柵は粉砕され、地面は割れ、村の広場は戦場そのもの。
「【支援魔法・防御結界】!」
俺が展開した結界は、赤い眼光に照らされた瞬間、霧散した。
見抜かれ、打ち消されたのだ。
「くっ……!」
膝が震える。
魔力はすでに限界を超えつつある。
だが、倒れた瞬間にすべてが終わる。
「アルト様! もう魔力を使いすぎです!」
ロイが叫ぶ。
「やめてください! 死んでしまいます!」
女たちの声が続く。
だが、俺は首を振った。
守りたいものがある以上、立ち止まるわけにはいかない。
「俺は――英雄なんて呼ばれる資格はない。

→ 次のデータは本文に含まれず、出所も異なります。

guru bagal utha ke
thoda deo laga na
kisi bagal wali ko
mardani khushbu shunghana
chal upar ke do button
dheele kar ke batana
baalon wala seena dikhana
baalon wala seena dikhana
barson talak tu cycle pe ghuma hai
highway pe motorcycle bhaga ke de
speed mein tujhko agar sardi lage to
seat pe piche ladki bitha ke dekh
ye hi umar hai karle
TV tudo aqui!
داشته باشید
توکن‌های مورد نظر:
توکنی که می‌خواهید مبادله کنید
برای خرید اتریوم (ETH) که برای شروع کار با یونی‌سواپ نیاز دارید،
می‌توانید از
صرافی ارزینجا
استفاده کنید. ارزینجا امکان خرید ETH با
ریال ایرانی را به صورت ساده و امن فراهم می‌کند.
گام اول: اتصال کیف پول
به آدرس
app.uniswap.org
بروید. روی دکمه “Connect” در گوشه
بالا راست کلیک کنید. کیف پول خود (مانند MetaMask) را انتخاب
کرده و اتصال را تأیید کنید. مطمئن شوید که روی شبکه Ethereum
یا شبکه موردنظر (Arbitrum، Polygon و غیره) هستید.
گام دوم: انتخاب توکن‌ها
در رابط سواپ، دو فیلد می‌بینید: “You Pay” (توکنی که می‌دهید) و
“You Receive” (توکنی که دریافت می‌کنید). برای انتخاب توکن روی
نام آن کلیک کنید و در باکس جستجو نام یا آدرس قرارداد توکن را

ただの追放者だ。
だが、この村が俺を必要としている限り……俺は立つ!」
異形の主が再び六本の腕を振り下ろす。
その衝撃をまともに受ければ、広場ごと吹き飛ぶだろう。
俺は深く息を吸い込み、詠唱を重ねた。
「【支援魔法・防御結界】と――
【支援魔法・衝撃吸収】、さらに――
【支援魔法・反響の幕】、全部……重ねろ!」
光が幾重にも絡み合い、巨大な多層結界を形作る。
六本の腕がそれを叩きつけた瞬間、衝撃は吸収され、反射され、さらに結界の外へと逃がされた。
轟音と共に大地が揺れ、異形の主の巨体がよろめく。
「……やった……!」
「効いてる!」
俺はさらに詠唱を続ける。
体の芯が焼けるように熱く、視界が赤黒く染まる。
だが、それでも止めなかった。
「【支援魔法・身体強化】、【支援魔法・集中力上昇】、【支援魔法・勇気の旋律】――
全部重ねて、全員に流せ!」
村人たちの身体が一斉に光に包まれた。
槍を握る手に力が宿り、震えは消える。
弓を引く瞳に迷いはなく、狙いは一点に絞られる。
「これが……アルト様の、魔法……!」
「俺たちが、一つになってる……!」
村人たちの雄叫びが広場を揺らした。
異形の主が吠え、瘴気を爆発させる。
だが俺は叫ぶ。
「怯むな! 俺が支える! お前たちの力は、全部俺が繋ぐ!」
全員が一斉に動いた。
槍が突き出され、矢が放たれ、斧が振り下ろされる。
その全てが補助魔法によって強化され、異形の肉体を穿つ。
「ぐぉぉぉぉぉぉぉぉッ!」
異形の主が呻き、膝をついた。
瘴気が乱れ、赤い眼が一つ、砕け散る。
だが、俺の身体も限界に達していた。
血の味が口に広がり、視界が揺れる。
それでも剣を握り、声を張る。
「最後の一撃を……俺に託せ!」
村人たちの視線が集中する。
誰もが頷き、武器を掲げた。
「アルト様に――託す!」
その声が一つに重なった瞬間、俺は全ての魔力を解き放った。
「【複合補助魔法――英雄の光】!」
村人たちの力が一本の光となり、俺の剣に収束する。
眩い輝きが夜を裂き、異形の主の胸を目掛けて走った。